Can Humans Know What Animals Experience?

A few decades ago the idea of animal consciousness was radical. Today, the idea that animals have emotions, feelings, awareness is an idea that is changing our understanding of the relationship between humans and non-human animals. But Jeff Warren goes on to argue that we can go even further, that we can find points of connection to non-human animal experience:

“A feeling for the organism” is how the famous geneticist Barbara McClintock described her own intuitions about life. Empathy as a capacity needn’t end at the human genus. It seems to be more a question of how much energy and intelligence and openness you bring to the inquiry. Obviously, the further away you get from the human, the more room for fantasy – this is a genuine risk – but this doesn’t mean there isn’t also a real sensitivity that can be cultivated.

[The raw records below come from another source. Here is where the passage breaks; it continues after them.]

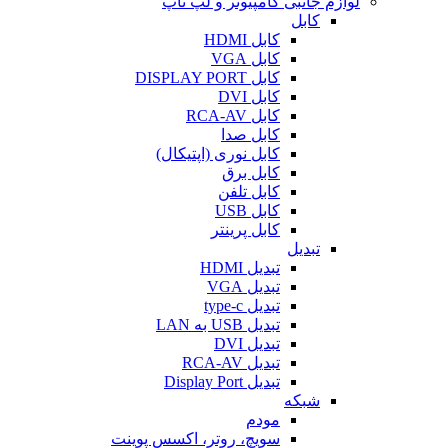
لوازم جانبی کامپیوتر و لپ تاپ
کابل
کابل HDMI
کابل VGA
کابل DISPLAY PORT
کابل DVI
کابل RCA-AV
کابل صدا
کابل نوری (اپتیکال)
کابل برق
کابل تلفن
کابل USB
کابل پرینتر
تبدیل
تبدیل HDMI
تبدیل VGA
تبدیل type-c
تبدیل USB به LAN
تبدیل DVI
تبدیل RCA-AV
تبدیل Display Port
شبکه
مودم
سویچ، روتر، اکسس پوینت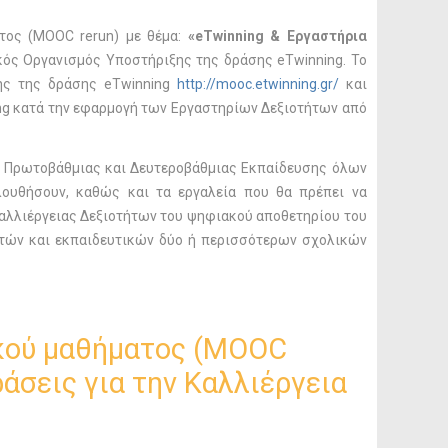
τος (ΜΟΟC rerun) με θέμα:
«eTwinning & Εργαστήρια
ός Οργανισμός Υποστήριξης της δράσης eTwinning. Το
ξης της δράσης eTwinning
http://mooc.etwinning.gr/
και
ng κατά την εφαρμογή των Εργαστηρίων Δεξιοτήτων από
ες Πρωτοβάθμιας και Δευτεροβάθμιας Εκπαίδευσης όλων
ουθήσουν, καθώς και τα εργαλεία που θα πρέπει να
Καλλιέργειας Δεξιοτήτων του ψηφιακού αποθετηρίου του
τών και εκπαιδευτικών δύο ή περισσότερων σχολικών
ακού μαθήματος (MOOC
άσεις για την Καλλιέργεια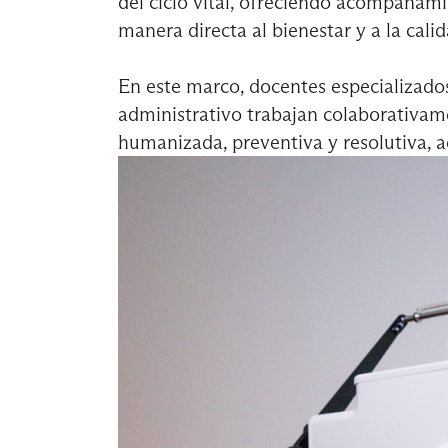
del ciclo vital, ofreciendo acompañam
manera directa al bienestar y a la cali
En este marco, docentes especializados
administrativo trabajan colaborativam
humanizada, preventiva y resolutiva, a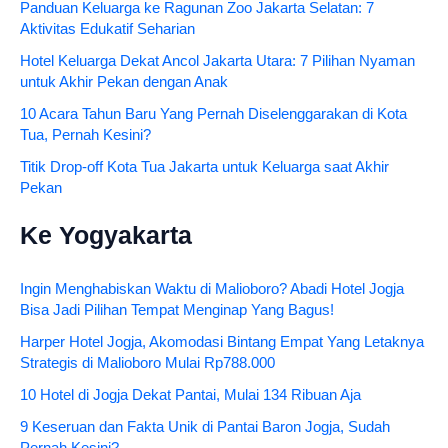
Panduan Keluarga ke Ragunan Zoo Jakarta Selatan: 7
Aktivitas Edukatif Seharian
Hotel Keluarga Dekat Ancol Jakarta Utara: 7 Pilihan Nyaman
untuk Akhir Pekan dengan Anak
10 Acara Tahun Baru Yang Pernah Diselenggarakan di Kota
Tua, Pernah Kesini?
Titik Drop-off Kota Tua Jakarta untuk Keluarga saat Akhir
Pekan
Ke Yogyakarta
Ingin Menghabiskan Waktu di Malioboro? Abadi Hotel Jogja
Bisa Jadi Pilihan Tempat Menginap Yang Bagus!
Harper Hotel Jogja, Akomodasi Bintang Empat Yang Letaknya
Strategis di Malioboro Mulai Rp788.000
10 Hotel di Jogja Dekat Pantai, Mulai 134 Ribuan Aja
9 Keseruan dan Fakta Unik di Pantai Baron Jogja, Sudah
Pernah Kesini?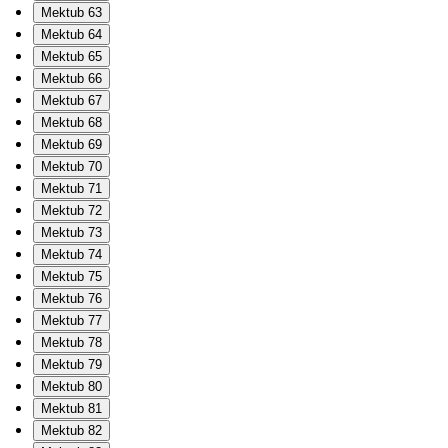
Mektub 63
Mektub 64
Mektub 65
Mektub 66
Mektub 67
Mektub 68
Mektub 69
Mektub 70
Mektub 71
Mektub 72
Mektub 73
Mektub 74
Mektub 75
Mektub 76
Mektub 77
Mektub 78
Mektub 79
Mektub 80
Mektub 81
Mektub 82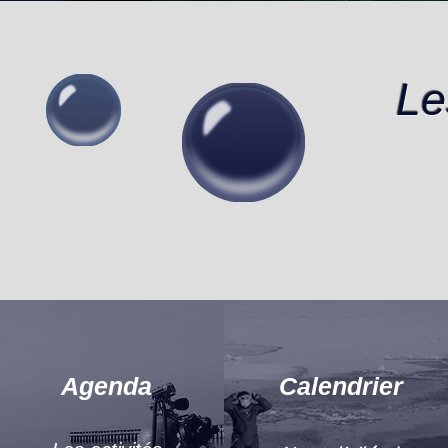
Le
Agenda
Calendrier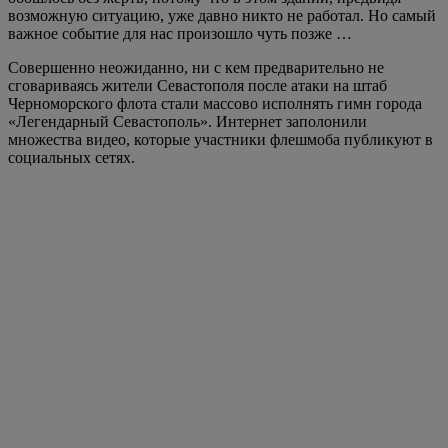
возможную ситуацию, уже давно никто не работал. Но самый
важное событие для нас произошло чуть позже …
Совершенно неожиданно, ни с кем предварительно не
сговариваясь жители Севастополя после атаки на штаб
Черноморского флота стали массово исполнять гимн города
«Легендарный Севастополь». Интернет заполонили
множества видео, которые участники флешмоба публикуют в
социальных сетях.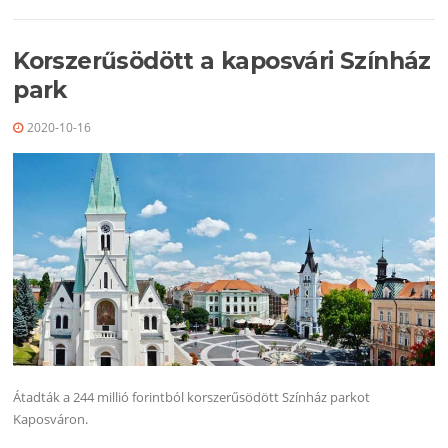
Korszerűsödött a kaposvári Színház
park
2020-10-16
Átadták a 244 millió forintból korszerűsödött Színház parkot
Kaposváron.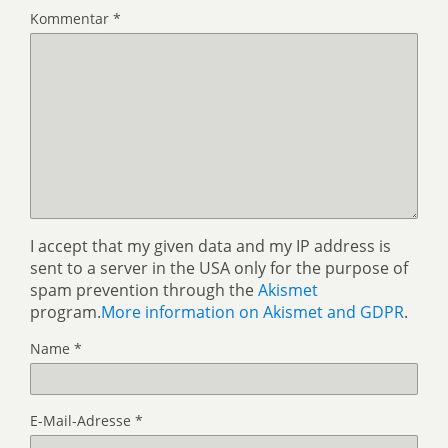
Kommentar
*
I accept that my given data and my IP address is
sent to a server in the USA only for the purpose of
spam prevention through the
Akismet
program.
More information on Akismet and GDPR
.
Name
*
E-Mail-Adresse
*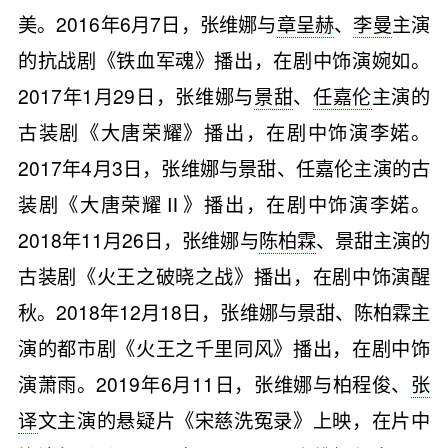
美。2016年6月7日，张维娜与
章呈赫
、
李曼
主演
的抗战剧《铁血军魂》播出，在剧中饰演婉如。
2017年1月29日，张维娜与
景甜
、
任嘉伦
主演的
古装剧《大唐荣耀》播出，在剧中饰演李婼。
2017年4月3日，张维娜与景甜、任嘉伦主演的古
装剧《大唐荣耀Ⅱ》播出，在剧中饰演李婼。
2018年11月26日，张维娜与
陈柏霖
、景甜主演的
古装剧《火王之破晓之战》播出，在剧中饰演醒
秋。2018年12月18日，张维娜与景甜、陈柏霖主
演的都市剧《火王之千里同风》播出，在剧中饰
演萧雨。2019年6月11日，张维娜与柏程俊、
张
译
文主演的悬疑片《宋慈洗冤录》上映，在片中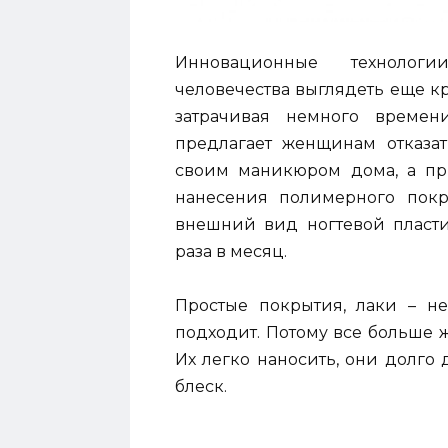
Инновационные технолог
человечества выглядеть еще кр
затрачивая немного времен
предлагает женщинам отказат
своим маникюром дома, а п
нанесения полимерного покр
внешний вид ногтевой пласти
раза в месяц.
Простые покрытия, лаки – н
подходит. Потому все больше 
Их легко наносить, они долго 
блеск.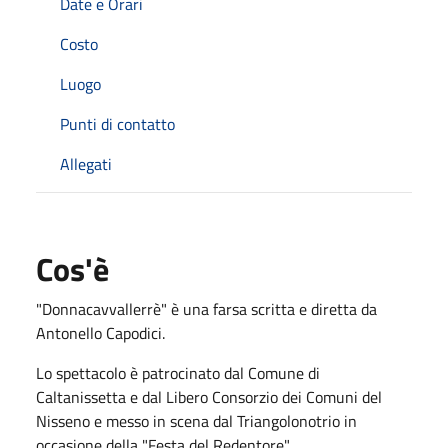
Date e Orari
Costo
Luogo
Punti di contatto
Allegati
Cos'è
"Donnacavvallerrè" è una farsa scritta e diretta da
Antonello Capodici.
Lo spettacolo è patrocinato dal Comune di
Caltanissetta e dal Libero Consorzio dei Comuni del
Nisseno e messo in scena dal Triangolonotrio in
occasione della "Festa del Redentore",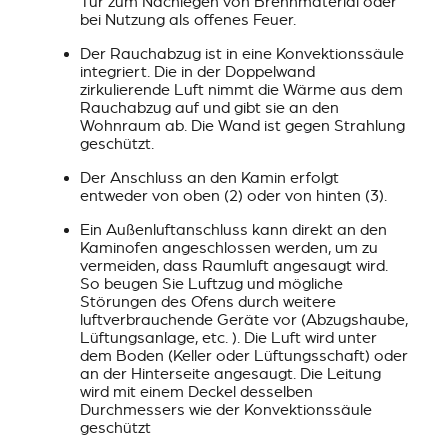
Tür zum Nachlegen von Brennmaterial oder
bei Nutzung als offenes Feuer.
Der Rauchabzug ist in eine Konvektionssäule
integriert. Die in der Doppelwand
zirkulierende Luft nimmt die Wärme aus dem
Rauchabzug auf und gibt sie an den
Wohnraum ab. Die Wand ist gegen Strahlung
geschützt.
Der Anschluss an den Kamin erfolgt
entweder von oben (2) oder von hinten (3).
Ein Außenluftanschluss kann direkt an den
Kaminofen angeschlossen werden, um zu
vermeiden, dass Raumluft angesaugt wird.
So beugen Sie Luftzug und mögliche
Störungen des Ofens durch weitere
luftverbrauchende Geräte vor (Abzugshaube,
Lüftungsanlage, etc. ). Die Luft wird unter
dem Boden (Keller oder Lüftungsschaft) oder
an der Hinterseite angesaugt. Die Leitung
wird mit einem Deckel desselben
Durchmessers wie der Konvektionssäule
geschützt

And indeed, when you pan out to the big picture of human knowledge, what you see are multiple lines of inquiry converging on this exact point. From the scientific world, we have the study of animal cognition and communication, as well as more cutting-edge domains like the study of animal sense worlds (or “umwelts”) and embodied cognition. From the philosophical world, investigators are beginning to elaborate a whole series of intriguing approaches, from “affordances” to the phenomenology of “interbeing,” to name just two ideas. All of these lay the groundwork for a kind of radical perspective-taking; they are different ways of illuminating sensibilities we once dismissed as opaque.

And he celebrates the many ways in which art and literature are finding ways to make the connection:

We can and should learn to trust this more free-form style of awareness – it is the means by which we’re able to dramatize any interior, as every novelist and filmmaker and artist knows (even Nagel admits as such in one of his paper’s footnotes: “imagination is remarkably flexible”). Art opens new channels of intimacy and helps us formulate fresh questions and avenues of exploration. Animals are the next frontier, the next concentric circle out.

We are seeing many new examples of this. Novelist Barbara Gowdy is working on a film adaptation of her brilliant novelThe White Bone, which is written entirely from the perspective of a herd of African elephants. Benjamin Hale’s recent The Evolution of Bruno Littlemore tells the story of a young chimpanzee’s acquisition of language. These books are not in the same tradition as Animal Farm and Watership Down, where animals are clearly stand-ins for human characters. Rather, they are infusions of imagination and science, informed attempts to wrestle with very different sensibilities. We can find many recent nonfiction expressions of this too, for example in psychologist Alexandra Horowitz’s bestselling Inside a Dog, zoologist Tim Birkhead’s Bird Sense, journalist John Vaillant’s The Tigerand filmmaker Liz Marshall’s new documentary,The Ghosts in Our Machine.

Grasping the full extent and majesty of the interior lives of animal, as well as the degree to which we are connected, rather than set apart, from the non-human animal world is the critical step to completely revolutionizing the human relationship to non-human animals. Very interesting stuff.